James Cridland

Notes from Brisbane, volume three

Application for a Tax File Number (the Australian equivalent of a National Insurance number, kind of, required to get paid and show you’re not here illegally working) took less than a week. You apply online, too: no paper forms. Simple.

When applying for a driving licence, there’s no messing about with getting passport-style photographs or getting them signed on the back by a judge or a chief of police or the Queen. You just bring your ID documents in to the driving licence place, and they take a photo of you there and then. Simple.

The State government’s website lets me log in using a Google account. Simple.

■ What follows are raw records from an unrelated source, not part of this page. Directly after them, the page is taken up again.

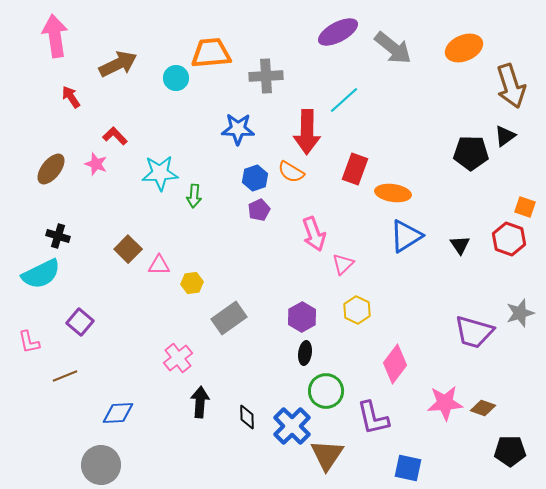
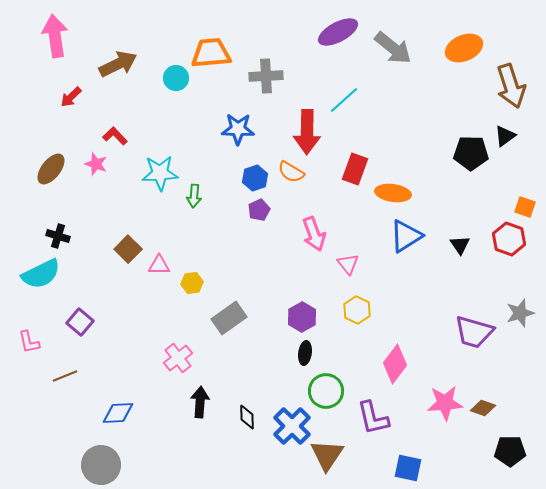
red arrow at (71, 97): rotated 100 degrees counterclockwise
pink triangle at (343, 264): moved 5 px right; rotated 25 degrees counterclockwise
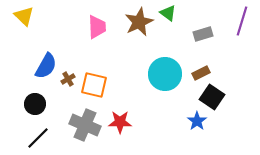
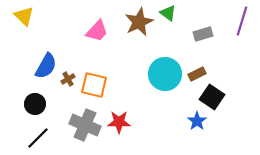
pink trapezoid: moved 4 px down; rotated 45 degrees clockwise
brown rectangle: moved 4 px left, 1 px down
red star: moved 1 px left
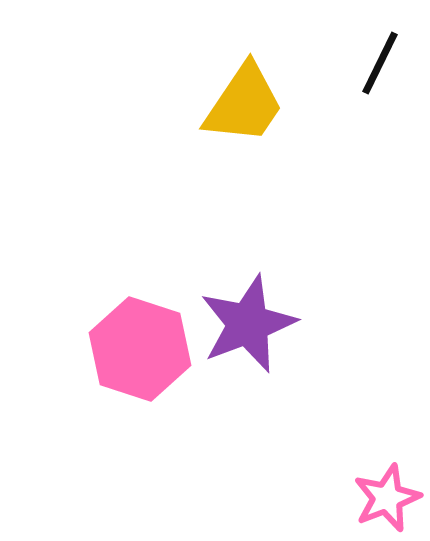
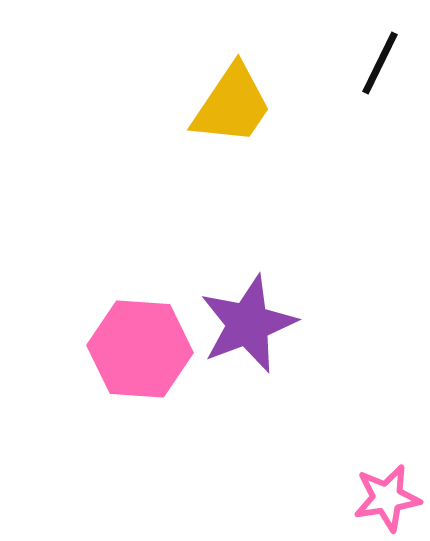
yellow trapezoid: moved 12 px left, 1 px down
pink hexagon: rotated 14 degrees counterclockwise
pink star: rotated 12 degrees clockwise
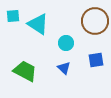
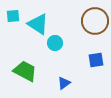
cyan circle: moved 11 px left
blue triangle: moved 15 px down; rotated 40 degrees clockwise
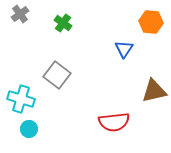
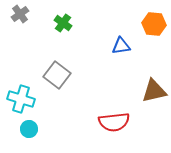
orange hexagon: moved 3 px right, 2 px down
blue triangle: moved 3 px left, 3 px up; rotated 48 degrees clockwise
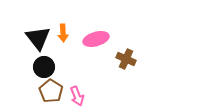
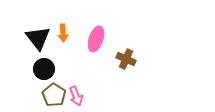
pink ellipse: rotated 55 degrees counterclockwise
black circle: moved 2 px down
brown pentagon: moved 3 px right, 4 px down
pink arrow: moved 1 px left
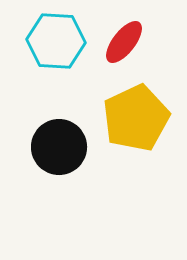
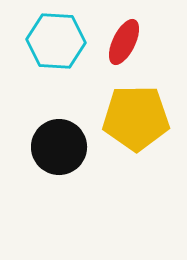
red ellipse: rotated 12 degrees counterclockwise
yellow pentagon: rotated 24 degrees clockwise
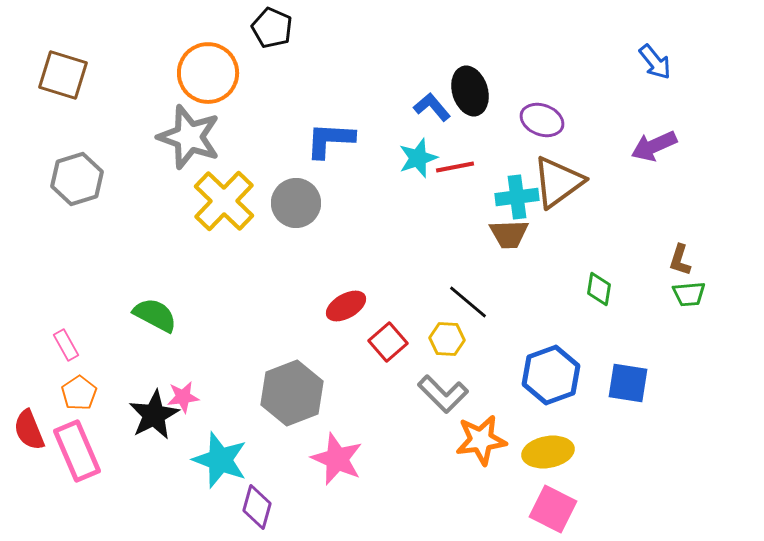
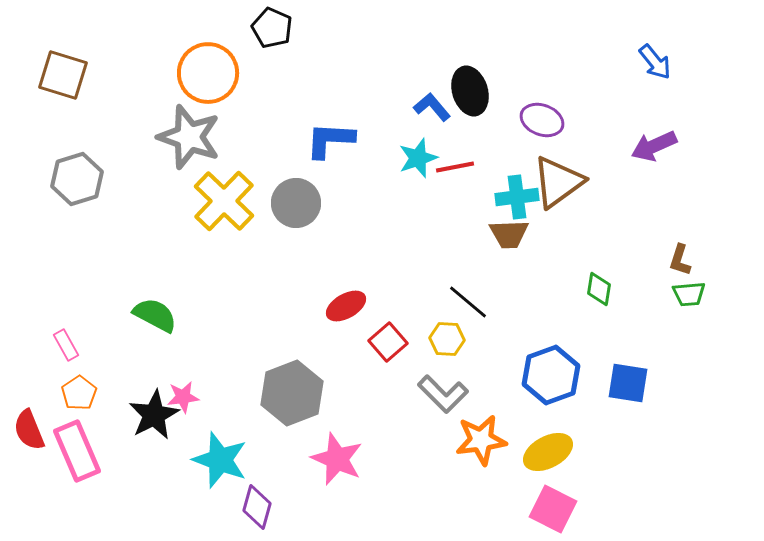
yellow ellipse at (548, 452): rotated 18 degrees counterclockwise
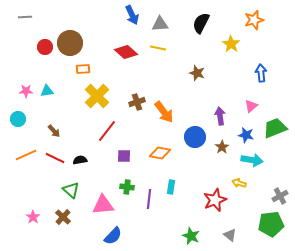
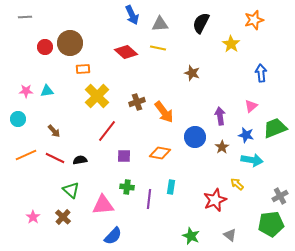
brown star at (197, 73): moved 5 px left
yellow arrow at (239, 183): moved 2 px left, 1 px down; rotated 24 degrees clockwise
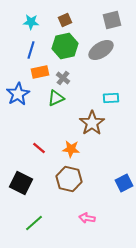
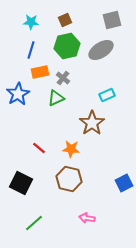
green hexagon: moved 2 px right
cyan rectangle: moved 4 px left, 3 px up; rotated 21 degrees counterclockwise
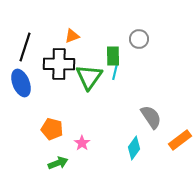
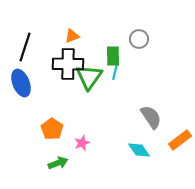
black cross: moved 9 px right
orange pentagon: rotated 20 degrees clockwise
pink star: rotated 14 degrees clockwise
cyan diamond: moved 5 px right, 2 px down; rotated 70 degrees counterclockwise
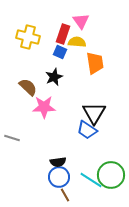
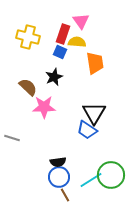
cyan line: rotated 65 degrees counterclockwise
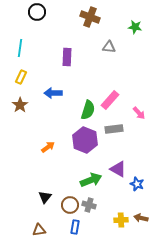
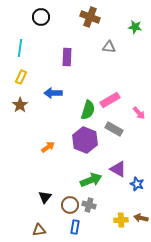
black circle: moved 4 px right, 5 px down
pink rectangle: rotated 18 degrees clockwise
gray rectangle: rotated 36 degrees clockwise
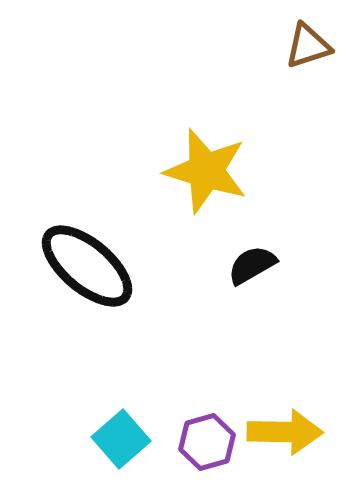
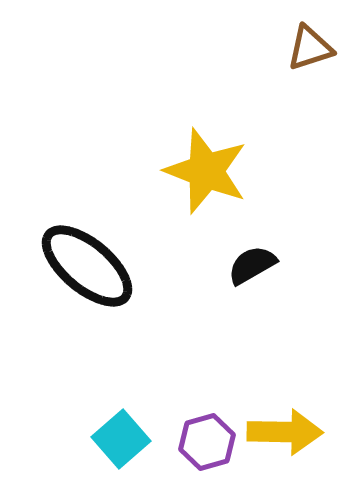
brown triangle: moved 2 px right, 2 px down
yellow star: rotated 4 degrees clockwise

The national government’s website is quick and simple to log in and to link various services with your online account. Simple.

Our daughter’s hyphenated surname, in combination with her first name, is too long for one of the official databases to cope with. Oops.

There is a thing called an “external house cleaner”. I was hoping it was someone who looked after the garden and ensured it was clean, weeded and presentable. But, since the Australians say what they mean, it isn’t: it’s someone who comes and cleans the outside of your house, including the roof and the guttering, once every 12–18 months apparently.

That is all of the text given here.